### ABOUT THIS TASK
Copy out every record that follows, word for word.
════
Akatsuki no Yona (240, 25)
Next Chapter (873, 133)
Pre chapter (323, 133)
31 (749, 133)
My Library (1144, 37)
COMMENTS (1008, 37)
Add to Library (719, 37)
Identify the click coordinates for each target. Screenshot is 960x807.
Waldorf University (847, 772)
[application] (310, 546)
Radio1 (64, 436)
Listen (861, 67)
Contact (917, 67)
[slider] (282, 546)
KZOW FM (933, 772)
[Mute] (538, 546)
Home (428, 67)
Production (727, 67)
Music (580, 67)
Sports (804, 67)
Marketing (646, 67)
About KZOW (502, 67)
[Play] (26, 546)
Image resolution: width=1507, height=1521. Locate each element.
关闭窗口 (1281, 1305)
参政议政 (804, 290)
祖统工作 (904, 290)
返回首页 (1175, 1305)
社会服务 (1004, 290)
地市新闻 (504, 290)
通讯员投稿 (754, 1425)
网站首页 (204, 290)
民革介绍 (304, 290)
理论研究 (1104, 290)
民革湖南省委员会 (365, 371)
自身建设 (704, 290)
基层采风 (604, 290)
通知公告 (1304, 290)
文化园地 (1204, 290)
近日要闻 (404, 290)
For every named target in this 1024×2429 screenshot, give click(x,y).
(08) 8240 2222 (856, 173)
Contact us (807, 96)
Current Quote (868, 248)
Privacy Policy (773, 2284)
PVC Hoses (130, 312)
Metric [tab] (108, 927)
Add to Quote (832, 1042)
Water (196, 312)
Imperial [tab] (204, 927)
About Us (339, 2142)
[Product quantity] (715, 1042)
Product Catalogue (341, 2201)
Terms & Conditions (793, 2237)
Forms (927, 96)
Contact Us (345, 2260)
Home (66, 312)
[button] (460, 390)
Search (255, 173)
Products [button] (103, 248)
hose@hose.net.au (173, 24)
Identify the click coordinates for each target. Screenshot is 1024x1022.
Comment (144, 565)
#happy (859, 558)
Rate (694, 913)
════
### FINISHED EXERCISE
Akatsuki no Yona (240, 25)
Next Chapter (873, 133)
Pre chapter (323, 133)
31 (749, 133)
My Library (1144, 37)
COMMENTS (1008, 37)
Add to Library (719, 37)
Identify the click coordinates for each target. Screenshot is 960x807.
Waldorf University (847, 772)
[application] (310, 546)
Radio1 (64, 436)
Listen (861, 67)
Contact (917, 67)
[slider] (282, 546)
KZOW FM (933, 772)
[Mute] (538, 546)
Home (428, 67)
Production (727, 67)
Music (580, 67)
Sports (804, 67)
Marketing (646, 67)
About KZOW (502, 67)
[Play] (26, 546)
Image resolution: width=1507, height=1521. Locate each element.
关闭窗口 (1281, 1305)
参政议政 (804, 290)
祖统工作 (904, 290)
返回首页 (1175, 1305)
社会服务 (1004, 290)
地市新闻 (504, 290)
通讯员投稿 (754, 1425)
网站首页 (204, 290)
民革介绍 (304, 290)
理论研究 (1104, 290)
民革湖南省委员会 (365, 371)
自身建设 (704, 290)
基层采风 (604, 290)
通知公告 (1304, 290)
文化园地 (1204, 290)
近日要闻 (404, 290)
For every named target in this 1024×2429 screenshot, give click(x,y).
(08) 8240 2222 (856, 173)
Contact us (807, 96)
Current Quote (868, 248)
Privacy Policy (773, 2284)
PVC Hoses (130, 312)
Metric [tab] (108, 927)
Add to Quote (832, 1042)
Water (196, 312)
Imperial [tab] (204, 927)
About Us (339, 2142)
[Product quantity] (715, 1042)
Product Catalogue (341, 2201)
Terms & Conditions (793, 2237)
Forms (927, 96)
Contact Us (345, 2260)
Home (66, 312)
[button] (460, 390)
Search (255, 173)
Products [button] (103, 248)
hose@hose.net.au (173, 24)
Identify the click coordinates for each target. Screenshot is 1024x1022.
Comment (144, 565)
#happy (859, 558)
Rate (694, 913)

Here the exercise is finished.